The task:
What follows is a set of records; restate each one word for word and drop the pictures.

Supplied data:
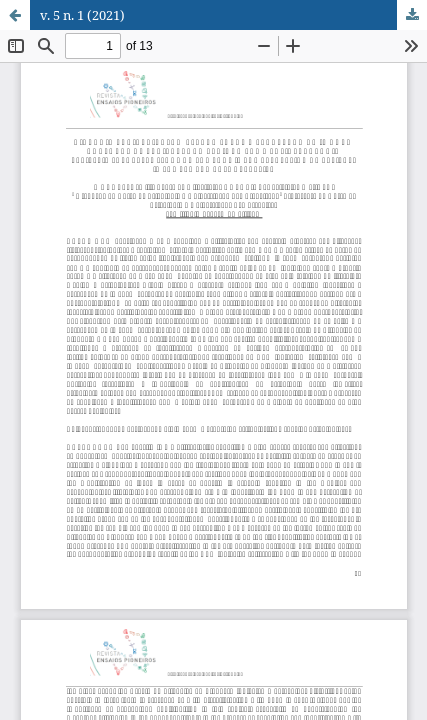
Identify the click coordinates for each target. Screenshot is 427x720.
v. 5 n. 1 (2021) (82, 15)
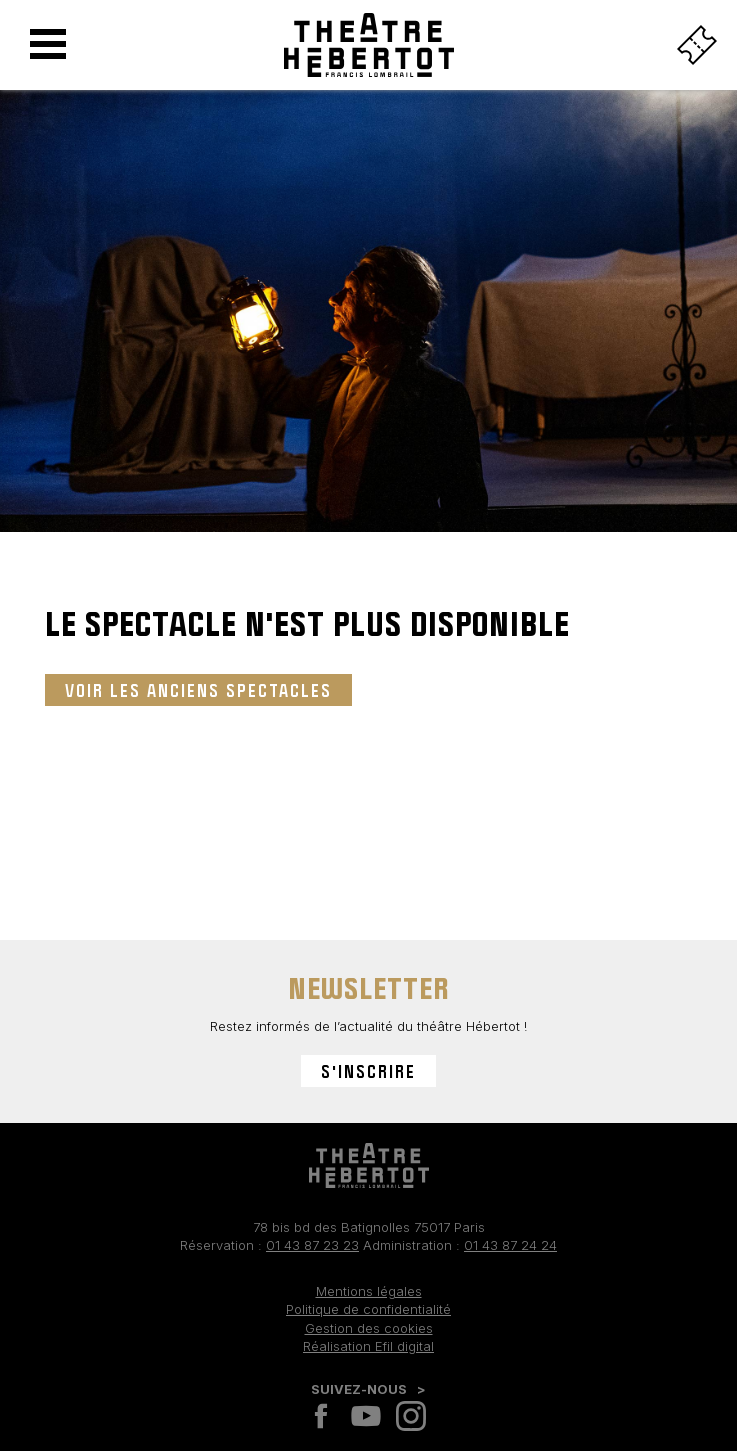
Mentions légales (369, 1291)
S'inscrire (368, 1071)
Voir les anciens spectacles (198, 690)
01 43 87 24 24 (510, 1245)
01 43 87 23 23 (312, 1245)
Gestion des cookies (369, 1328)
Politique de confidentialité (368, 1309)
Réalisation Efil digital (368, 1346)
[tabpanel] (368, 326)
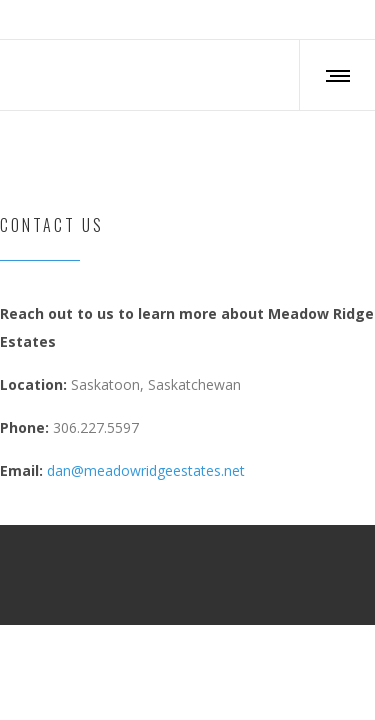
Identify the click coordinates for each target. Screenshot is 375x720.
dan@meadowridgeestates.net (146, 470)
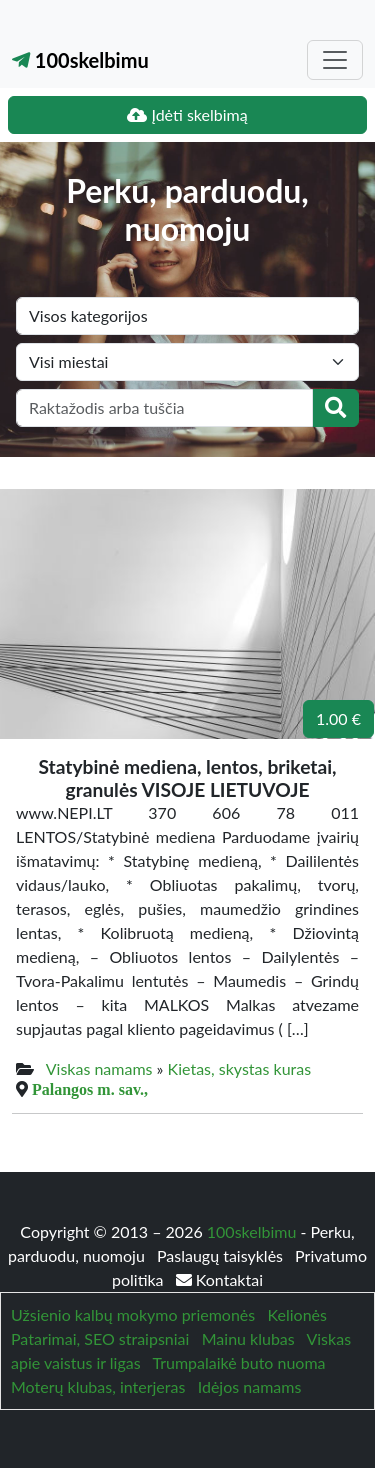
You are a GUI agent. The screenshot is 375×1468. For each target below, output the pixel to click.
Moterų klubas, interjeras (98, 1386)
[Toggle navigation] (335, 60)
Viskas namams (99, 1068)
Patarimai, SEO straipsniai (100, 1338)
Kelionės (297, 1314)
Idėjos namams (250, 1386)
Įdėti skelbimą (187, 114)
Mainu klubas (248, 1338)
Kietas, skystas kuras (240, 1068)
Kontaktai (219, 1279)
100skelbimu (80, 60)
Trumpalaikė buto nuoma (238, 1362)
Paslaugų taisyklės (222, 1255)
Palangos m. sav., (90, 1089)
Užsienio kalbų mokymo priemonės (133, 1314)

Task response:
Identify the click coordinates for each target. Screenshot is 427x720.
v. 5 n. 1 (2021) (82, 15)
Mentions légales (369, 1291)
S'inscrire (368, 1071)
Voir les anciens spectacles (198, 690)
01 43 87 24 24 (510, 1245)
01 43 87 23 23 (312, 1245)
Gestion des cookies (369, 1328)
Politique de confidentialité (368, 1309)
Réalisation Efil digital (368, 1346)
[tabpanel] (368, 326)
Identify the click coordinates for each target. Screenshot is 375x720.
dan@meadowridgeestates.net (146, 470)
You are a GUI agent. The screenshot is 375×1468. For each target below, output the pixel to click.
Moterų klubas, interjeras (98, 1386)
[Toggle navigation] (335, 60)
Viskas namams (99, 1068)
Patarimai, SEO straipsniai (100, 1338)
Kelionės (297, 1314)
Idėjos namams (250, 1386)
Įdėti skelbimą (187, 114)
Mainu klubas (248, 1338)
Kietas, skystas kuras (240, 1068)
Kontaktai (219, 1279)
100skelbimu (80, 60)
Trumpalaikė buto nuoma (238, 1362)
Paslaugų taisyklės (222, 1255)
Palangos m. sav., (90, 1089)
Užsienio kalbų mokymo priemonės (133, 1314)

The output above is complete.